> _WHAT THIS TASK INVOLVES_: Your copy should match the records below exactly, except for the pictures.

INPUT RECORDS section start

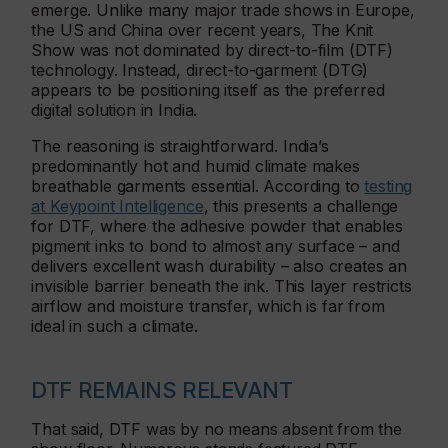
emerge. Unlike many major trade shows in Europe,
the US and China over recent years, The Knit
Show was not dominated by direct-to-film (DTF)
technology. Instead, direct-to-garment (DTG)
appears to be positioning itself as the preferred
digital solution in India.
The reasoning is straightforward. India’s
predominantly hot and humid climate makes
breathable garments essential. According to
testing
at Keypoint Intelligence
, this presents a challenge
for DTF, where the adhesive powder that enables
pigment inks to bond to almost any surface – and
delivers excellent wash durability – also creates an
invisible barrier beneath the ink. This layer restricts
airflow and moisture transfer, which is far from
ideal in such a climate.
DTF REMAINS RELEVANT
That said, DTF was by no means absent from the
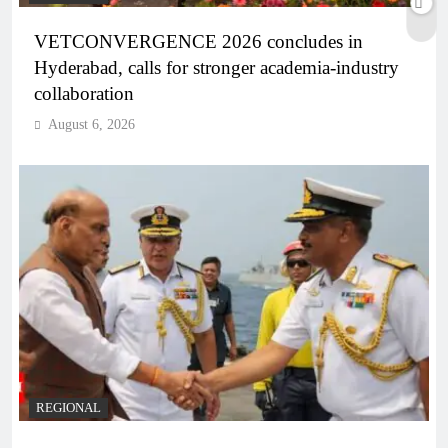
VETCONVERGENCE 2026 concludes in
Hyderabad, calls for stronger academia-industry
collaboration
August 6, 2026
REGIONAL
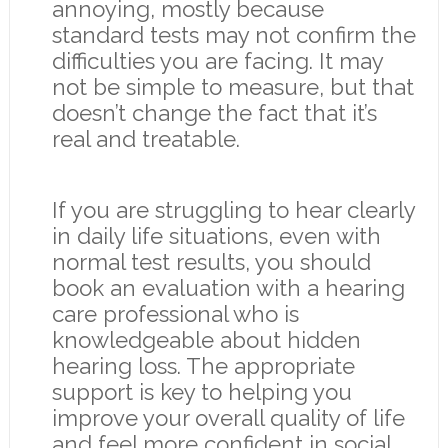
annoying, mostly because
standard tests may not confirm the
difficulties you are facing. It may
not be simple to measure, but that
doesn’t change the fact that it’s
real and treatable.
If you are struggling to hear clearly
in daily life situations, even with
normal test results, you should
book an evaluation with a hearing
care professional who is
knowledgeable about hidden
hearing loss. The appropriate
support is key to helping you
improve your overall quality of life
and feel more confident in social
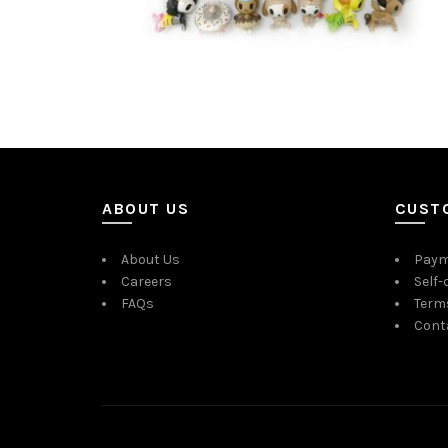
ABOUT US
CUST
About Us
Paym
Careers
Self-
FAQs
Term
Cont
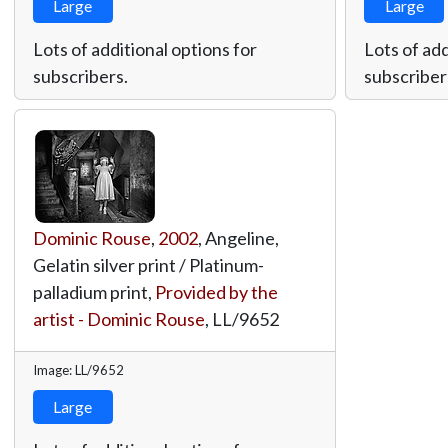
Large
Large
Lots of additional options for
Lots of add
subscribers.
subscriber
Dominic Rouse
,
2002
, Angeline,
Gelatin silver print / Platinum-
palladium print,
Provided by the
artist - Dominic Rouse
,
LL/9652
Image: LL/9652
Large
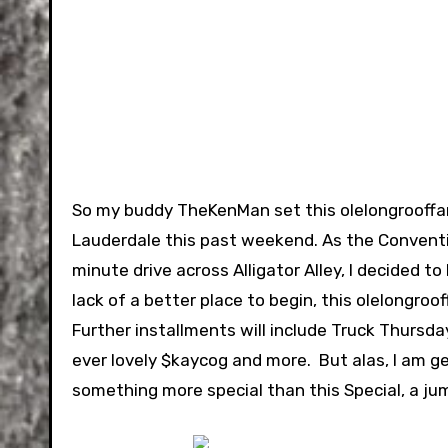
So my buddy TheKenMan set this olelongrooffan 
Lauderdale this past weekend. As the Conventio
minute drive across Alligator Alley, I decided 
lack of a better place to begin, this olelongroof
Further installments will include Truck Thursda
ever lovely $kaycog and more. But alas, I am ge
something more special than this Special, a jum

INPUT RECORDS section end

> _REPLY_:
emerge. Unlike many major trade shows in Europe,
the US and China over recent years, The Knit
Show was not dominated by direct-to-film (DTF)
technology. Instead, direct-to-garment (DTG)
appears to be positioning itself as the preferred
digital solution in India.
The reasoning is straightforward. India’s
predominantly hot and humid climate makes
breathable garments essential. According to
testing
at Keypoint Intelligence
, this presents a challenge
for DTF, where the adhesive powder that enables
pigment inks to bond to almost any surface – and
delivers excellent wash durability – also creates an
invisible barrier beneath the ink. This layer restricts
airflow and moisture transfer, which is far from
ideal in such a climate.
DTF REMAINS RELEVANT
That said, DTF was by no means absent from the
VETCONVERGENCE 2026 concludes in
Hyderabad, calls for stronger academia-industry
collaboration
August 6, 2026
REGIONAL
annoying, mostly because
standard tests may not confirm the
difficulties you are facing. It may
not be simple to measure, but that
doesn’t change the fact that it’s
real and treatable.
If you are struggling to hear clearly
in daily life situations, even with
normal test results, you should
book an evaluation with a hearing
care professional who is
knowledgeable about hidden
hearing loss. The appropriate
support is key to helping you
improve your overall quality of life
and feel more confident in social
ABOUT US
CUST
About Us
Paym
Careers
Self-
FAQs
Term
Cont
Large
Large
Lots of additional options for
Lots of add
subscribers.
subscriber
Dominic Rouse
,
2002
, Angeline,
Gelatin silver print / Platinum-
palladium print,
Provided by the
artist - Dominic Rouse
,
LL/9652
Image: LL/9652
Large
So my buddy TheKenMan set this olelongrooffan 
Lauderdale this past weekend. As the Conventio
minute drive across Alligator Alley, I decided 
lack of a better place to begin, this olelongroof
Further installments will include Truck Thursda
ever lovely $kaycog and more. But alas, I am ge
something more special than this Special, a jum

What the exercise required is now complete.